Arthur didn’t hesitate. He lunged at the closest Fetcher, even as the others bounded forward. The rapier barely touched it, but the Nithling dissolved into a waft of black smoke and Arthur swung his weapon viciously to the right, the blade sweeping through another two Fetchers as if they were no more solid than the smoke they turned into at the merest touch of the Key. Arthur stamped his foot and advanced on the remaining Nithlings, who growled and circled around to try to get behind him, all of them now intensely wary of his sword. Arthur foiled that by charging up to the wall. Swiveling to place his back against the bricks, he made small thrusts at the Fetchers as they feinted attacks, none of them daring to follow through with a real assault.
Then the biggest, ugliest Fetcher with the least-dented bowler hat spoke, in a voice that was half-growl, half-bark, but clear enough.
“Tell the pack, tell the boss.”
A smaller Fetcher turned and darted away, even as Arthur dashed forward and slashed at it and the leader. The small Fetcher was too fast, but the leader paid for its inability to speak and move at the same time, the point of the rapier tearing through the sleeve of its black coat before making coat, hat, and Fetcher disappear in a puff of oily black vapor.
The three remaining Fetchers whimpered and backed away. Arthur let them go, since he hadn’t caught the small one anyway. The trio retreated facing him for twenty or thirty yards, then spun about and ran, disappearing into the blur of snow.
A sharp, metallic noise behind and to the left made Arthur himself spin about.
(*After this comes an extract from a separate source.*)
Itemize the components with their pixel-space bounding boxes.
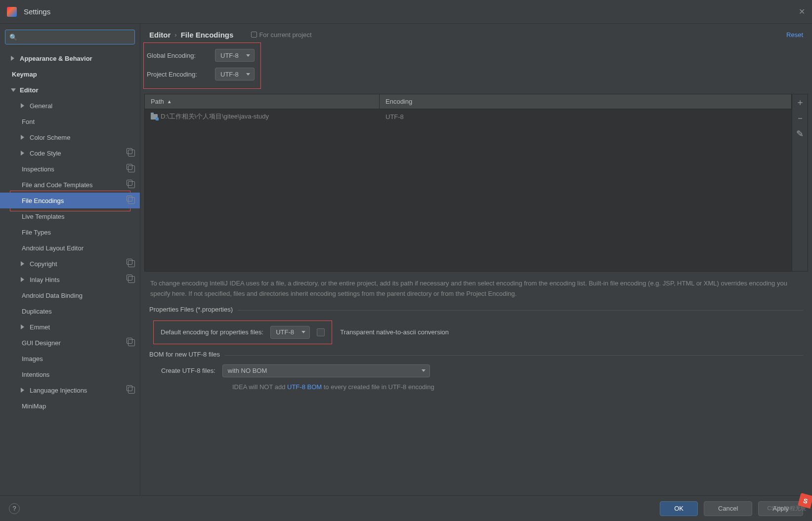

The noise came from the door and for a moment he thought it was some weapon being readied behind it. Then he saw there was a metal-lined mail slot in the middle of the door, and the cover of it was flapping.
Arthur pushed the cover open again with the point of his rapier and tried to look inside without getting too close. He was rewarded by the sight of someone recoiling back from the other side, and some muffled sounds that were probably swearing.
“Open up!” commanded Arthur.
Leaf felt her stomach do a weird flip-flop as she opened her eyes. The line of sleepers still marched on, wandering along a wide corridor roughly hewn out of a dull pink stone, lit every few yards by dragon-headed gas jets of tarnished bronze that spat out long blue flames across the slightly curved ceiling. Leaf tried to keep her place in the line of sleepers, but as she took a step she almost lost her balance, her arms windmilling in a most wide-awake fashion.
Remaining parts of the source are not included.